No que tange à democracia, o Brasil consolidou os fundamentos democráticos após o fim do regime militar e a promulgação da Constituição Federal de 1988, ou seja nossa democracia é recente. E um dos desafios atuais é radicalizar a democracia, indo além da democracia representativa, sem negá-la, mas coexistindo e complementando-a com maior participação cidadã e engajamento cívico e político de todos os cidadãos em todas as etapas do processo decisório (SANTOS, AVRITZER, 2009) (2).
Entretanto, resta-nos uma grande reflexão a ser aqui pontuada: de que modo podemos radicalizar a democracia considerando as desigualdades sociais que marcam nossa sociedade?
Grosso modo, poderíamos definir democracia, a partir de alguns elementos, como: equilíbrio entre igualdade e liberdade, liberdade de expressão, eleições frequentes, existência de partidos políticos, respeito às minorias, acesso à informação e liberdade para formação de organizações, entre outras.

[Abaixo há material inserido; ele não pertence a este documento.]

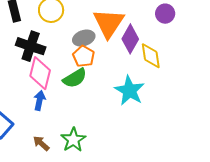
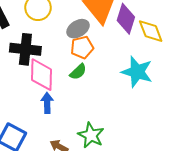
orange pentagon: (84, 56) -> (82, 47), turned -30
green semicircle: (75, 78) -> (78, 72), size x0.7

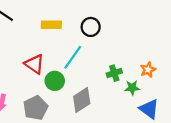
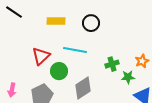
cyan line: (73, 57) -> (75, 50), turned 65
red triangle: (34, 64) -> (41, 56), turned 42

No Brasil, em que pese tenhamos avançado bastante no campo jurídico, sabemos que ainda há muito a fazer no campo prático, quando falamos por exemplo de questões como equidade de gênero e raça, inclusão e representatividade à população LGBQTIAPN+, às questões das desigualdades econômicas, dentre tantas outras. Seria bastante razoável, pensarmos que em um governo democrático, poder-se-ia implementar e fortalecer políticas públicas que redistribuam renda e desconcentrem as riquezas. Alguns autores tem assinalado que conforme as desigualdades aumentam, aumenta também a influência dos mais ricos sobre as políticas públicas.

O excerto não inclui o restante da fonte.